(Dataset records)
-------
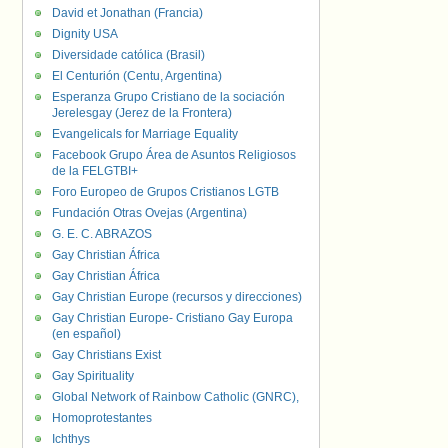
David et Jonathan (Francia)
Dignity USA
Diversidade católica (Brasil)
El Centurión (Centu, Argentina)
Esperanza Grupo Cristiano de la sociación
Jerelesgay (Jerez de la Frontera)
Evangelicals for Marriage Equality
Facebook Grupo Área de Asuntos Religiosos
de la FELGTBI+
Foro Europeo de Grupos Cristianos LGTB
Fundación Otras Ovejas (Argentina)
G. E. C. ABRAZOS
Gay Christian África
Gay Christian África
Gay Christian Europe (recursos y direcciones)
Gay Christian Europe- Cristiano Gay Europa
(en español)
Gay Christians Exist
Gay Spirituality
Global Network of Rainbow Catholic (GNRC),
Homoprotestantes
Ichthys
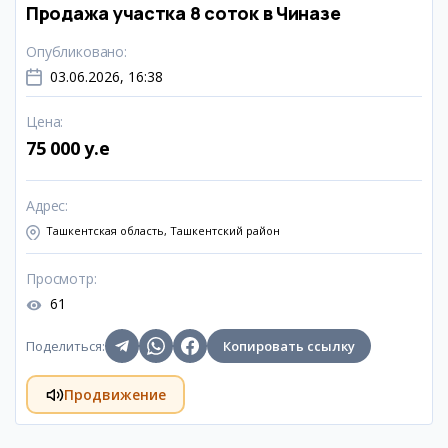
Продажа участка 8 соток в Чиназе
Опубликовано
:
03.06.2026, 16:38
Цена
:
75 000 y.e
Адрес
:
Ташкентская область, Ташкентский район
Просмотр
:
61
Поделиться
:
Копировать ссылку
Продвижение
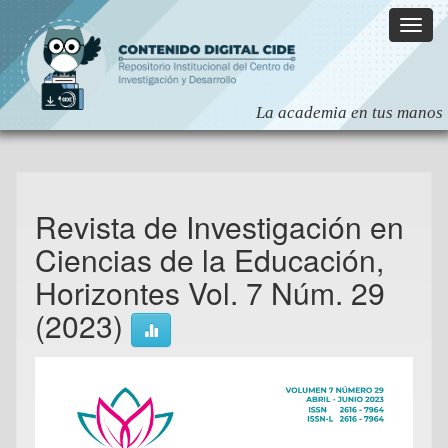
Skip
navigation
Revista de Investigación en
Ciencias de la Educación,
Horizontes Vol. 7 Núm. 29
(2023)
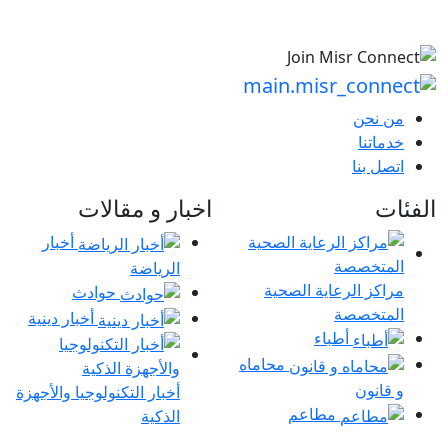
من نحن
خدماتنا
اتصل بنا
الفئات
اخبار و مقالات
أخبار
الرياضة
مراكز الرعاية الصحية
حوادث
المتخصصة
أخبار دينية
أطباء
محاماه
و قانون
أخبار التكنولوجيا والأجهزة
مطاعم
الذكية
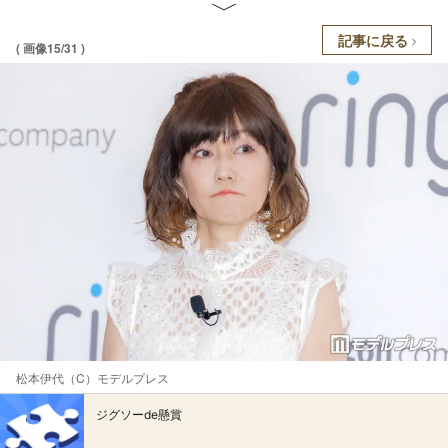
記事に戻る
( 画像15/31 )
松本伊代（C）モデルプレス
ジグソーde懸賞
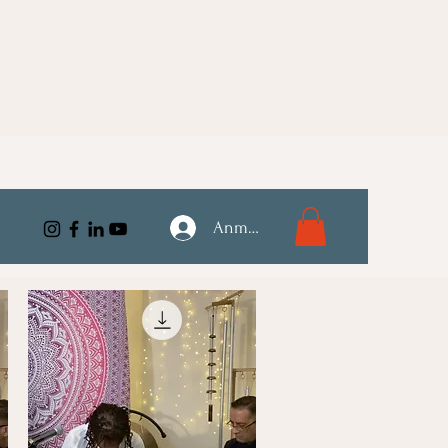
Anmelden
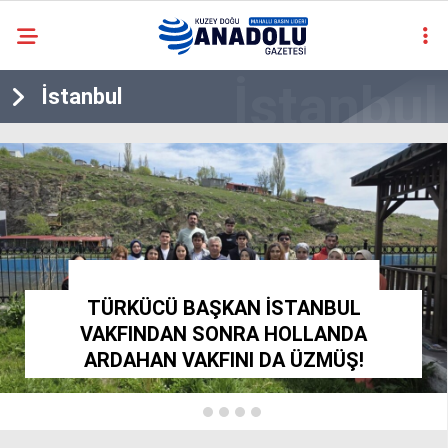
casino
İstanbul
siteleri
deneme
bonusu
veren
siteler
deneme
bonusu
veren
HABLERİMİZ İÇİN TIKLA.. PAYLAŞ., PAYLAŞTIR..
siteler
2025
TÜRKÜCÜ BAŞKAN İSTANBUL
deneme
VAKFINDAN SONRA HOLLANDA
bonusu
ARDAHAN VAKFINI DA ÜZMÜŞ!
veren
siteler
deneme
bonusu
veren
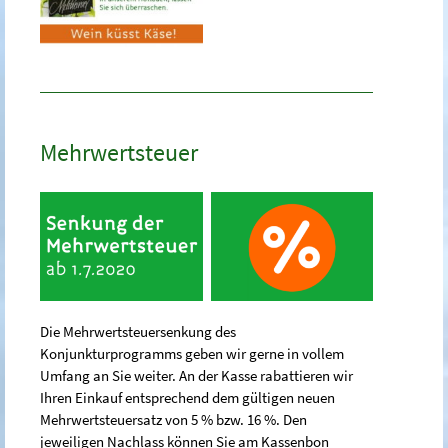
Mehrwertsteuer
Die Mehrwertsteuersenkung des
Konjunkturprogramms geben wir gerne in vollem
Umfang an Sie weiter. An der Kasse rabattieren wir
Ihren Einkauf entsprechend dem gültigen neuen
Mehrwertsteuersatz von 5 % bzw. 16 %. Den
jeweiligen Nachlass können Sie am Kassenbon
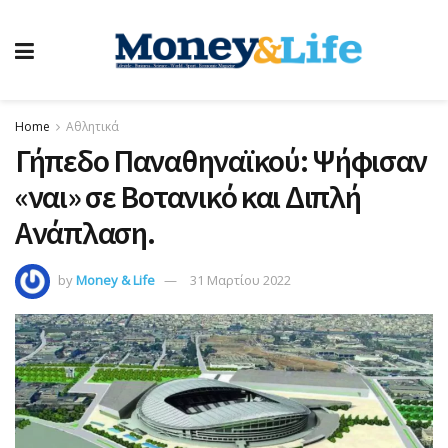
Home
Αθλητικά
Γήπεδο Παναθηναϊκού: Ψήφισαν
«ναι» σε Βοτανικό και Διπλή
Ανάπλαση.
by
Money & Life
31 Μαρτίου 2022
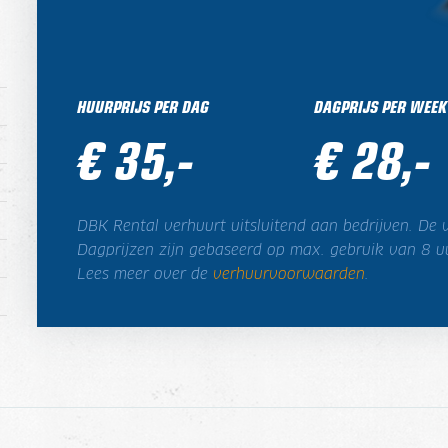
HUURPRIJS PER DAG
DAGPRIJS PER WEEK
€ 35,-
€ 28,-
DBK Rental verhuurt uitsluitend aan bedrijven. De v
Dagprijzen zijn gebaseerd op max. gebruik van 8 u
Lees meer over de
verhuurvoorwaarden
.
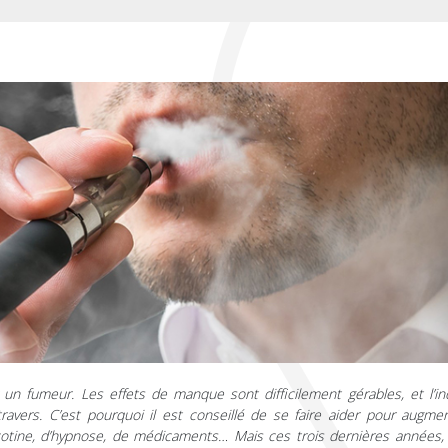
r un fumeur. Les effets de manque sont difficilement gérables, et l’in
vers. C’est pourquoi il est conseillé de se faire aider pour augmen
icotine, d’hypnose, de médicaments… Mais ces trois dernières années, 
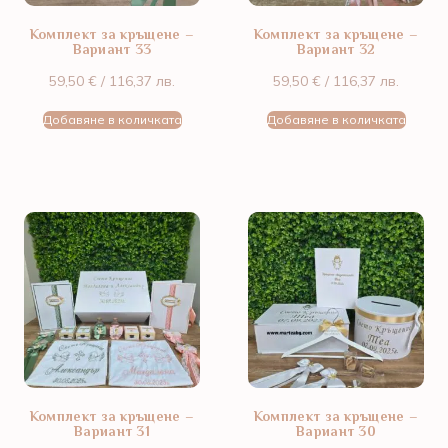
Комплект за кръщене –
Комплект за кръщене –
Вариант 33
Вариант 32
59,50
€
/ 116,37 лв.
59,50
€
/ 116,37 лв.
Добавяне в количката
Добавяне в количката
Комплект за кръщене –
Комплект за кръщене –
Вариант 31
Вариант 30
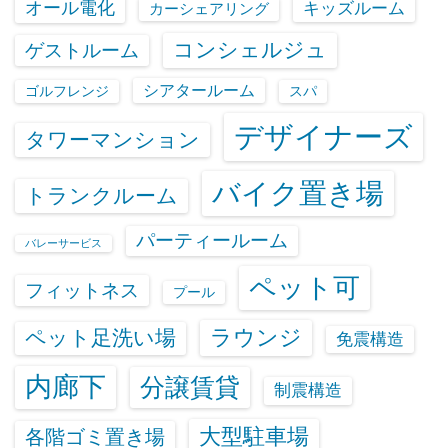
オール電化
キッズルーム
カーシェアリング
コンシェルジュ
ゲストルーム
シアタールーム
ゴルフレンジ
スパ
デザイナーズ
タワーマンション
バイク置き場
トランクルーム
パーティールーム
バレーサービス
ペット可
フィットネス
プール
ラウンジ
ペット足洗い場
免震構造
内廊下
分譲賃貸
制震構造
大型駐車場
各階ゴミ置き場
-------
__Task goal__: Nothing but an exact copy belongs in the answer: the lines from the top of the records through the line containing "Gay Christian Europe (recursos y direcciones)", minus the pictures.

__Written answer__:
David et Jonathan (Francia)
Dignity USA
Diversidade católica (Brasil)
El Centurión (Centu, Argentina)
Esperanza Grupo Cristiano de la sociación
Jerelesgay (Jerez de la Frontera)
Evangelicals for Marriage Equality
Facebook Grupo Área de Asuntos Religiosos
de la FELGTBI+
Foro Europeo de Grupos Cristianos LGTB
Fundación Otras Ovejas (Argentina)
G. E. C. ABRAZOS
Gay Christian África
Gay Christian África
Gay Christian Europe (recursos y direcciones)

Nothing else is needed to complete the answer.